Again, the receive side _doesn't matter_.  At least by the formal semantics of netlink (not relying on the AFAIK undocumented synchronous implementation), there's a risk that the audit record about the _sender_ is incorrect (athough the inability to audit the identity of the recipient of the data might be a problem as well, I'm not sure).

> > > > > And
> > > > > in the event that happens, Audit should log a close event on the
> > > > > fd inquestion
> > > > > between the operations.
> > > > audit only logs explicitly requested operations, so an administrator
> > > that asks for crypto events does not automatically get any close
> > > events.  Besides, the audit record should be correct in the first
> > > place, instead of giving the admin a puzzle to decipher.
> > > I still don't see whats incorrect here.  If two processes wind up reusing a
> > > process id, thats audits problem to figure out, nothing elses.
> > If an operation attributed to user A is recorded by the kernel as
> being performed by user B, that is not an user problem.
> > 
> You're right, its also not a netlink problem, a cryptodev problem, or an ioctl
> problem.  Its an audit problem.
The user doesn't particularly care which subsystem maintainer is supposed to fix what :)  The reality seems to be that audit and netlink don't play well together.

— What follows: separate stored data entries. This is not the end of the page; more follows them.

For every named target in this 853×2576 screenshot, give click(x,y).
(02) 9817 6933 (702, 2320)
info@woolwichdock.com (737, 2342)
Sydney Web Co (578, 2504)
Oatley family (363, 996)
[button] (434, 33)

> > > > > Theres also the child process case, in which a child process might read
> > > > > responses from requests sent by a parent, and vice versa, since fork inherits
> > > > > file descriptors, but thats an issue inherent in any mechanism you use,
> > > > > including the character interface, so I'm not sure what the problem is
> > > > > there.
> > > > Actually that's not a problem with ioctl() because the response is
> > > written back _before_ ioctl() returns, so it is always provided to the
> > > original calling thread.
> > > > 
> > > > With the current design the parent and child share the key/session
> > > namespace after fork(), but operation results are always reliably and
> > > automatically provided to the thread that invoked the operation,
> > > without any user-space collaboration.
> > 
> > > Is that _really_ that important?  That the kernel return data in the same call
> > > that its made?
> > Not for audit; but yes, it is important.
> > 
> I don't follow you here.  If its not important for audit to have synchrnous
> calls, why is it important at all?
There are two separate reasons to avoid netlink:

- Audit wants the operation to run in the process context of the caller.  This is not directly related to the question if there is one or >=2 syscalls.

- Operation invocation method.  Here one syscall is important for the reasons I have (performance, simplicity/reliability).  Making audit work well with netlink does not override these reasons in my opinion.

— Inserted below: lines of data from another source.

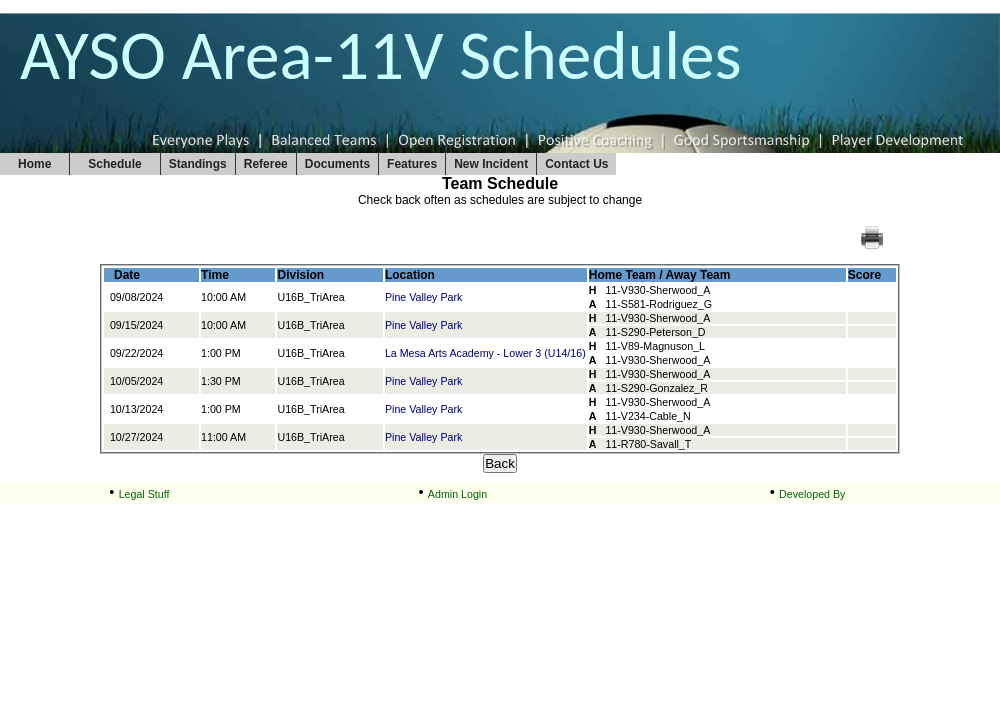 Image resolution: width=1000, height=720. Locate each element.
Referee (266, 164)
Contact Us (576, 164)
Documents (337, 164)
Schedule (114, 164)
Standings (198, 164)
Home (34, 164)
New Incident (491, 164)
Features (412, 164) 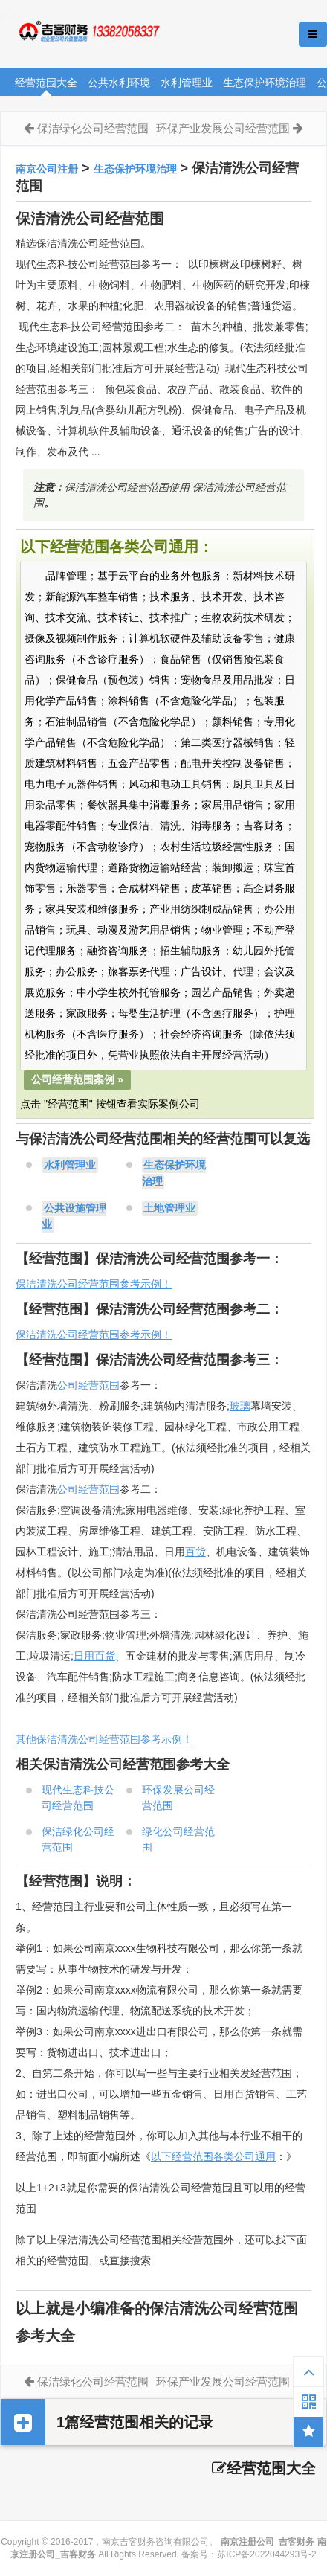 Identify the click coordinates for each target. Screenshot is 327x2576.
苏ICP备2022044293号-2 (266, 2554)
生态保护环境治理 (264, 83)
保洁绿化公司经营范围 (93, 128)
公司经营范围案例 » (77, 1079)
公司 (67, 1489)
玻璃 (240, 1406)
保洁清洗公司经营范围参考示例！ (94, 1284)
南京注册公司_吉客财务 (111, 34)
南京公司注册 (47, 169)
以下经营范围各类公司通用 (213, 2156)
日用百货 (94, 1656)
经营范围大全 (46, 83)
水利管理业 (187, 83)
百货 (195, 1552)
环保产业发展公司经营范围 (223, 128)
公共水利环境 (119, 83)
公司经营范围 (88, 1385)
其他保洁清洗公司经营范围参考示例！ (104, 1739)
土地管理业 (169, 1208)
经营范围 (99, 1489) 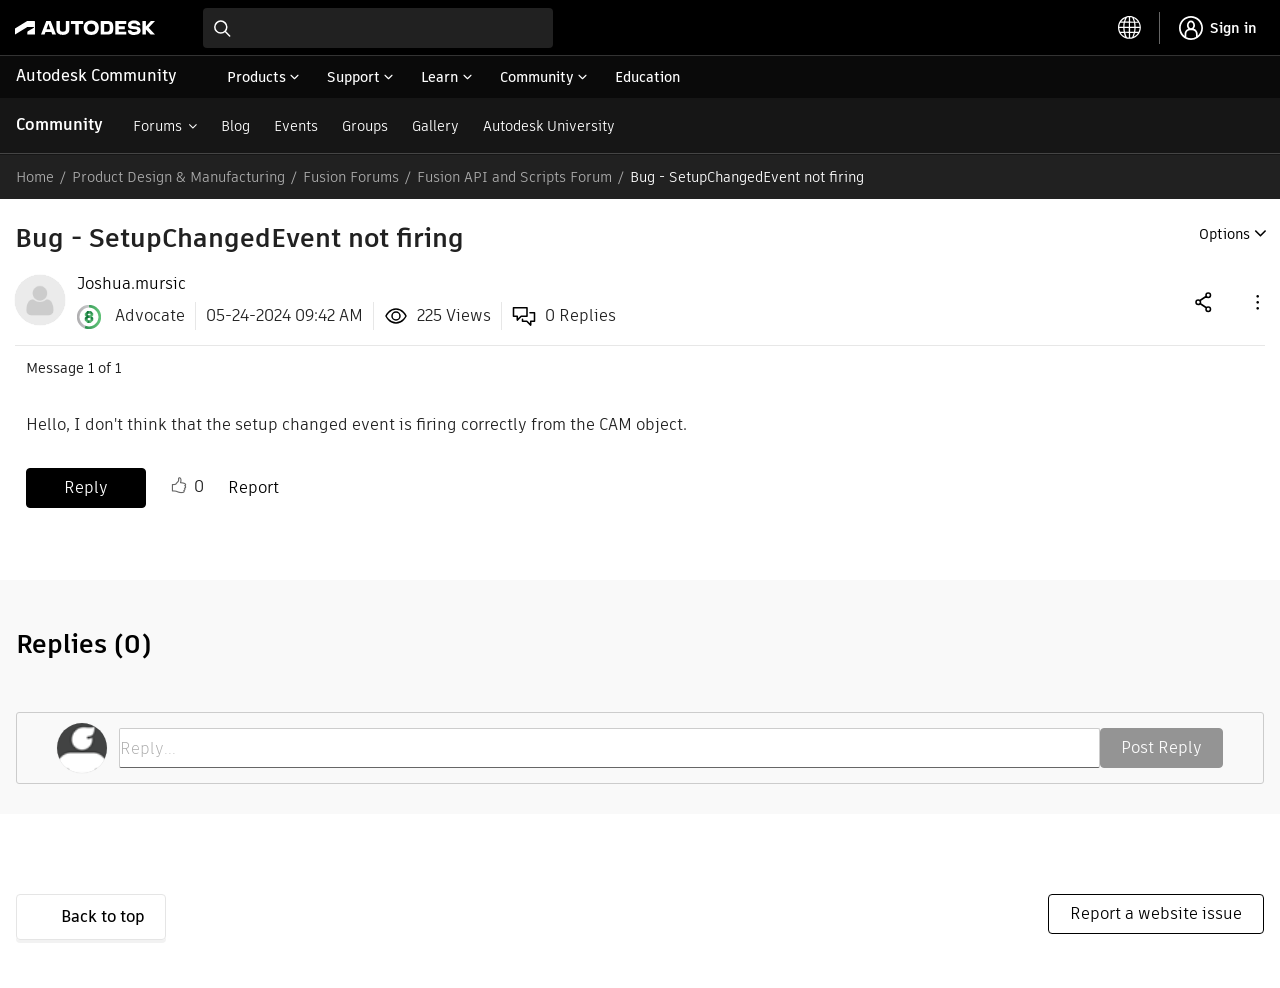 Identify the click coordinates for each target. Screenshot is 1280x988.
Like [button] (179, 486)
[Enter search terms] (378, 28)
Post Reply (1161, 747)
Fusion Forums (351, 177)
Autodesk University (549, 126)
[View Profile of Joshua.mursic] (131, 284)
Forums (157, 126)
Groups (365, 126)
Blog (235, 126)
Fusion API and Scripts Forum (514, 177)
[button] (1256, 301)
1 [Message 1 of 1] (91, 368)
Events (296, 126)
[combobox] (378, 28)
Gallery (435, 126)
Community (59, 124)
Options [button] (1224, 234)
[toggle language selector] (1130, 28)
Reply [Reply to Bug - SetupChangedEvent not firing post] (86, 487)
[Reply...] (609, 748)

> > 1) performance: this is not ip(8), where no one cares if the
> operation runs 10ms or 1000ms.  Crypto is at least 2 operations per
> SSL record (which can be as little as 1 byte of application data), and
> users will care about the speed.  Batching more operations into a
> single request is impractical because it would require very extensive
> changes in users of the crypto libraries, and the generic crypto
> interfaces such as PKCS#11 don't natively support batching so it might
> not even be possible to express this in some libraries.
> > 
> 
> Ok, so is the assertion here that your kernel interface is restricted by other user space
> libraries?
The kernel interface is not "restricted" by other user-space libraries as such, but the only practical way for most user-space applications to use the kernel interface (within the next 5 years) is to modify existing user space libraries to use the kernel interface as a backend (there's just not enough manpower to port the whole world, and quite a few upstream maintainers are understandably reluctant to port their code to a Linux-specific interface).  In that sense, only the features that are _currently_ provided by user-space libraries matter when discussing performance and other impact on users.

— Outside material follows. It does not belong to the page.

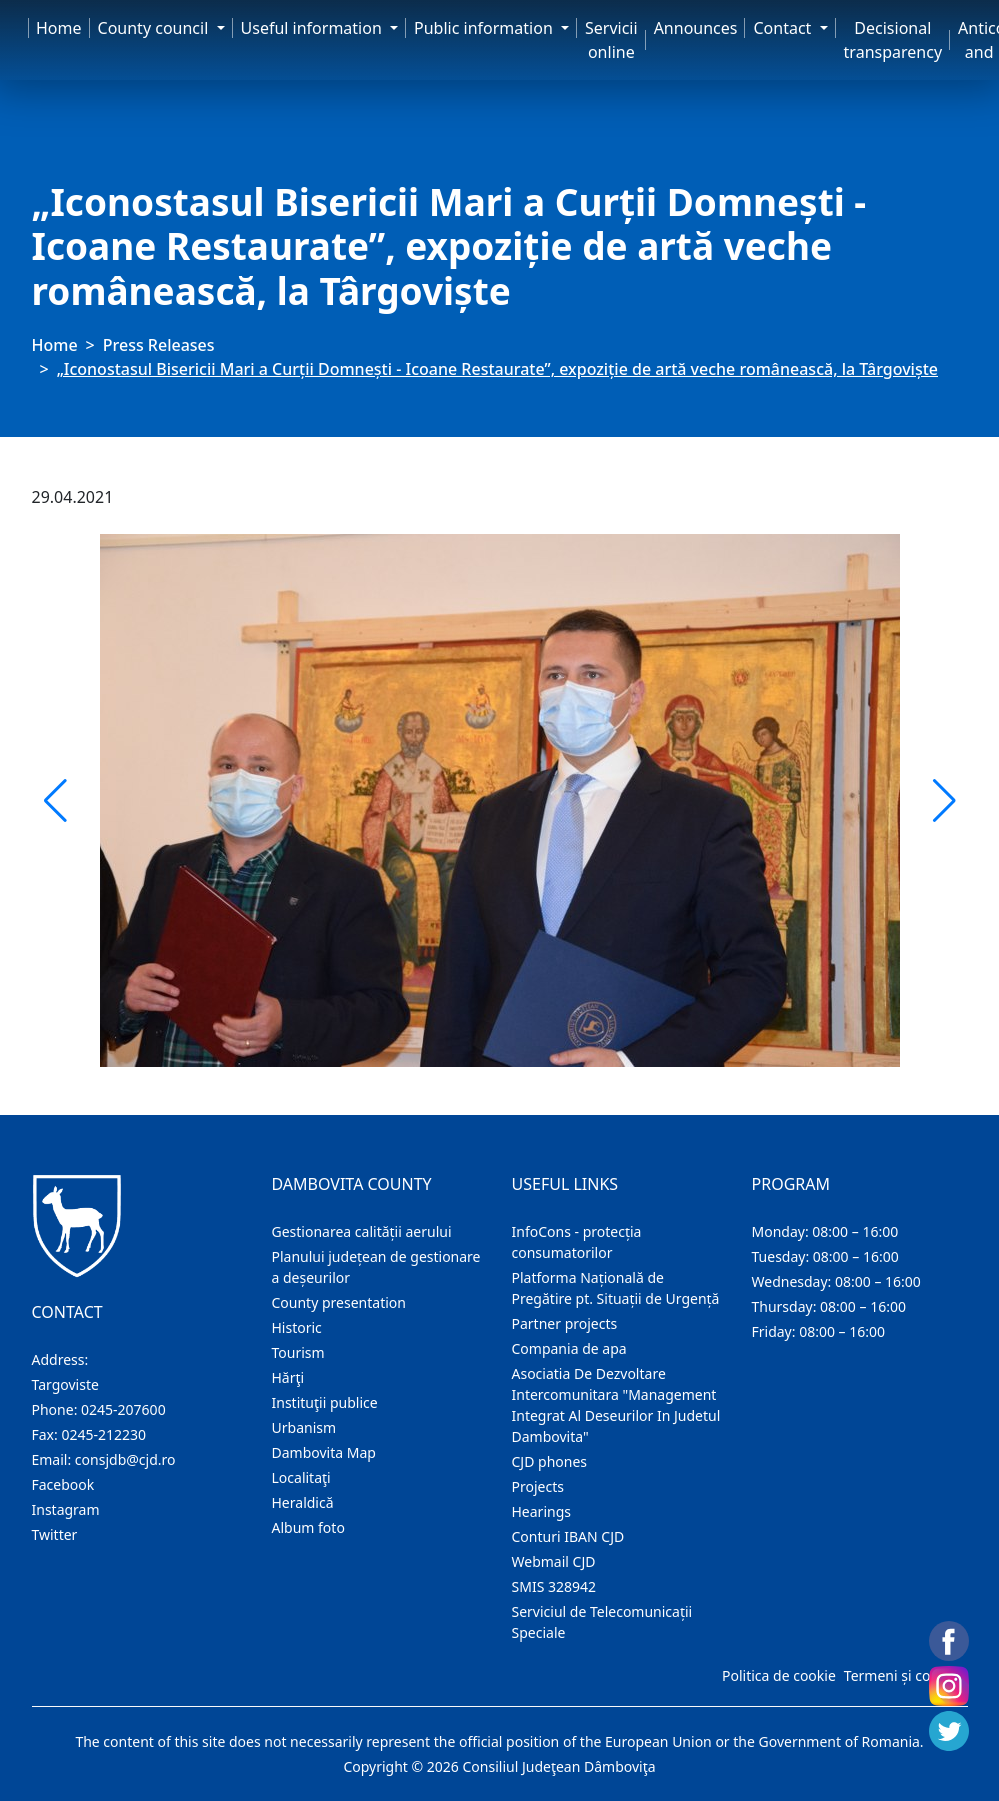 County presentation (339, 1302)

> i.e. the operation has to be syncronous because anymore than 1
> syscall per operation has too much impact on performance?
We need to assume that this implementation will be benchmarked against pure user-space implementations (same as measuring SELinux impact compared to kernels that don't use it).  In that sense doubling the number of syscalls is not at all great.

> I ask
> because the
> recvmmsg (2 m's) will give you the exact same performance profile as ioctl.  You
> can let the kernel do all the batching with multiple calls to sendmsg, and get
> all the responses at once with a single additional call to recvmmsg.
I'm afraid that doesn't help because the userspace libraries will only request one operation at a time.